Harmful Spirit leads Saul again and David is there to bring him comfort. I just can’t stop thinking of how amazing it is for David to still be in Saul’s presence trying to help him. The psalms of David come true in his life. Can’t you see them.
1 Why do the nations rage and the peoples plot in vain?
2 The kings of the earth set themselves, and the rulers take counsel together, against the Lord and against his Anointed, saying,
3 “Let us burst their bonds apart and cast away their cords from us.”
10 Now therefore, O kings, be wise; be warned, O rulers of the earth.
11 Serve the Lord with fear, and rejoice with trembling.
12 Kiss the Son, lest he be angry, and you perish in the way, for his wrath is quickly kindled. Blessed are all who take refuge in him.
This is David life there is no practice round. He is secure in who the Lord is in his life and willing to serve the Lord in any capacity he sees fit. The heart of Saul may change with the wind but the heart of David is fixed upon the Lord.
T.S. David know his deliverance is from the Lord.

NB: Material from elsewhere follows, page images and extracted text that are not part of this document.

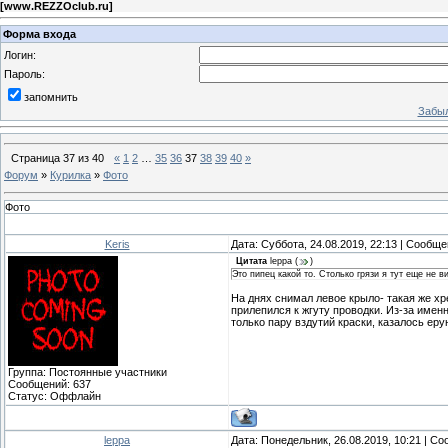
[
www.REZZOclub.ru
]
Форма входа
Логин:
Пароль:
запомнить
Забыл
Страница
37
из
40
«
1
2
…
35
36
37
38
39
40
»
Форум
»
Курилка
»
Фото
Фото
Keris
Дата: Суббота, 24.08.2019, 22:13 | Сообщ
Цитата
leppa
(
)
Это пипец какой то. Столько грязи я тут еще не в
На днях снимал левое крыло- такая же хр
прилепился к жгуту проводки. Из-за имен
только пару вздутий краски, казалось ерун
Группа: Постоянные участники
Сообщений:
637
Статус:
Оффлайн
leppa
Дата: Понедельник, 26.08.2019, 10:21 | С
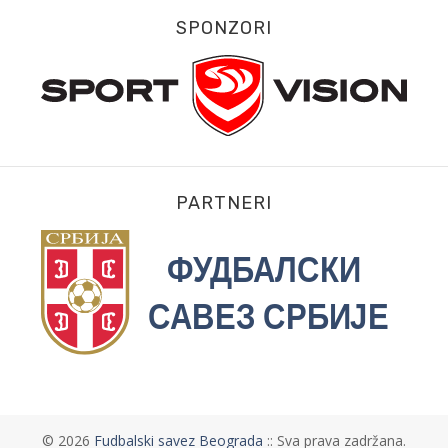
SPONZORI
PARTNERI
©
2026
Fudbalski savez Beograda
:: Sva prava zadržana.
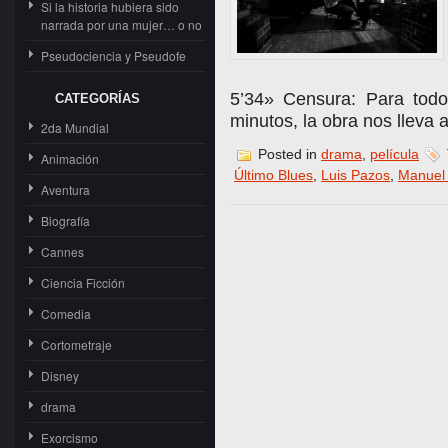
Si la historia hubiera sido
narrada por una mujer… o no
Pseudociencia y Pseudofe
5’34» Censura: Para todo
CATEGORÍAS
minutos, la obra nos lleva 
2da Mundial
Posted in
drama
,
película
Animación
Último Blues
,
Luis Pazos
,
Manuel
Aventura
Biografía
Cannes
Ciencia Ficción
Comedia
Cortometraje
Disney
drama
Exorcismo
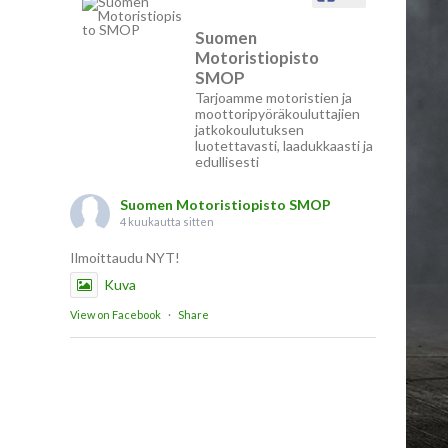
Suomen
Motoristiopisto
SMOP
Tarjoamme motoristien ja
moottoripyöräkouluttajien
jatkokoulutuksen
luotettavasti, laadukkaasti ja
edullisesti
Suomen Motoristiopisto SMOP
4 kuukautta sitten
Ilmoittaudu NYT!
Kuva
View on Facebook
·
Share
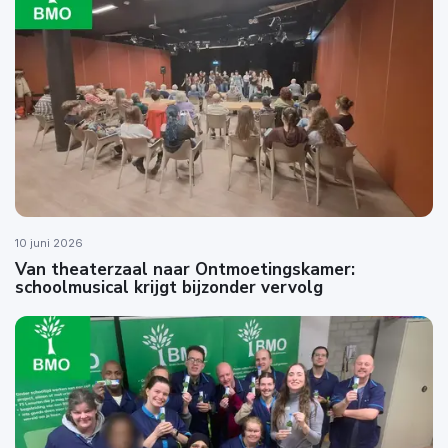
10 juni 2026
Van theaterzaal naar Ontmoetingskamer:
schoolmusical krijgt bijzonder vervolg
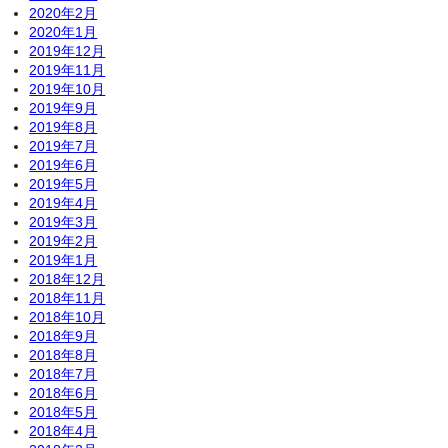
2020年2月
2020年1月
2019年12月
2019年11月
2019年10月
2019年9月
2019年8月
2019年7月
2019年6月
2019年5月
2019年4月
2019年3月
2019年2月
2019年1月
2018年12月
2018年11月
2018年10月
2018年9月
2018年8月
2018年7月
2018年6月
2018年5月
2018年4月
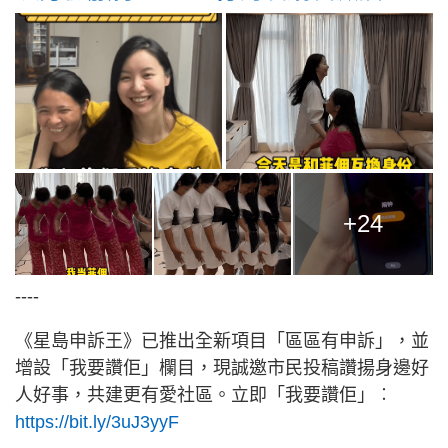
+24
----
《星島申訴王》已推出全新項目「區區有申訴」，並
增設「我要讚佢」欄目，現誠邀市民投稿讚揚身邊好
人好事，共建更有愛社區。立即「我要讚佢」︰
https://bit.ly/3uJ3yyF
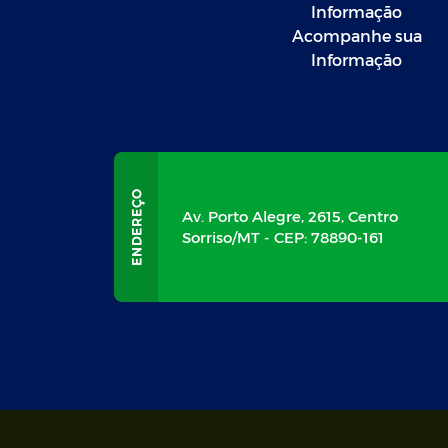
Informação
Acompanhe sua
Informação
Av. Porto Alegre, 2615, Centro
Sorriso/MT - CEP: 78890-161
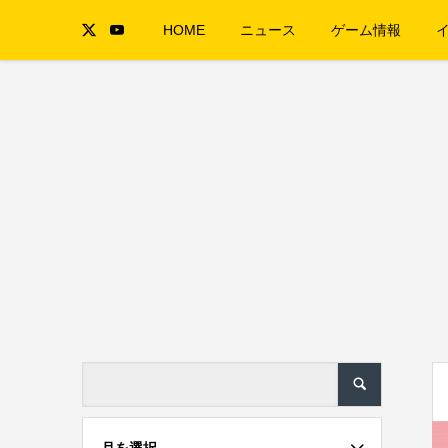
HOME
ニュース
ゲーム情報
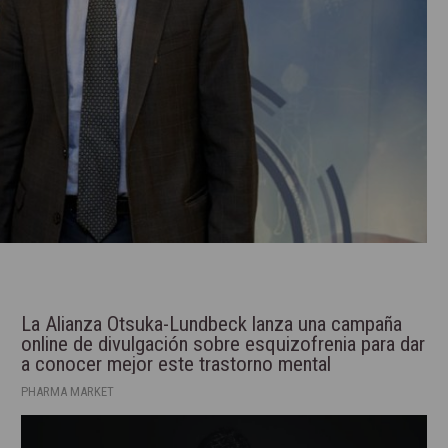
La Alianza Otsuka-Lundbeck lanza una campaña
online de divulgación sobre esquizofrenia para dar
a conocer mejor este trastorno mental
PHARMA MARKET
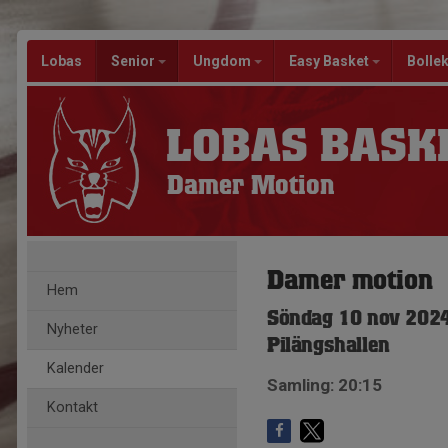
Lobas
Senior
Ungdom
Easy Basket
Bolle
LOBAS BASK
Damer Motion
Damer motion
Hem
Söndag 10 nov 2024
Nyheter
Pilängshallen
Kalender
Samling: 20:15
Kontakt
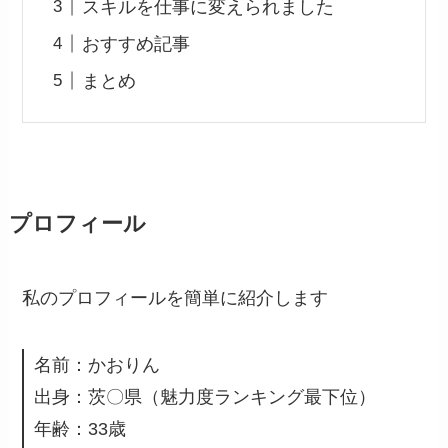
スキルを仕事に変えられました
おすすめ記事
まとめ
プロフィール
私のプロフィールを簡単に紹介します
名前：かおりん
出身：茨〇県（魅力度ランキング最下位）
年齢：33歳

3. Divine Deliverance for David
3. Divine Deliverance for David
11 Saul sent messengers to David’s house to watch him, that he might kill him in the morning. But Michal, David’s wife, told him, “If you do not escape with your life tonight, tomorrow you will be killed.”
12 So Michal let David down through the window, and he fled away and escaped.
13 Michal took an image and laid it on the bed and put a pillow of goats’ hair at its head and covered it with the clothes.
14 And when Saul sent messengers to take David, she said, “He is sick.”
15 Then Saul sent the messengers to see David, saying, “Bring him up to me in the bed, that I may kill him.”
16 And when the messengers came in, behold, the image was in the bed, with the pillow of goats’ hair at its head.
17 Saul said to Michal, “Why have you deceived me thus and let my enemy go, so that he has escaped?” And Michal answered Saul, “He said to me, ‘Let me go. Why should I kill you?’ ”
1 Samuel—Looking for a Leader Chapter 32: “… against the Lord and against His Anointed” (1 Samuel 19:1–10)
Every human will that is not aligned with Jesus being Lord of all is in conflict with the will of God.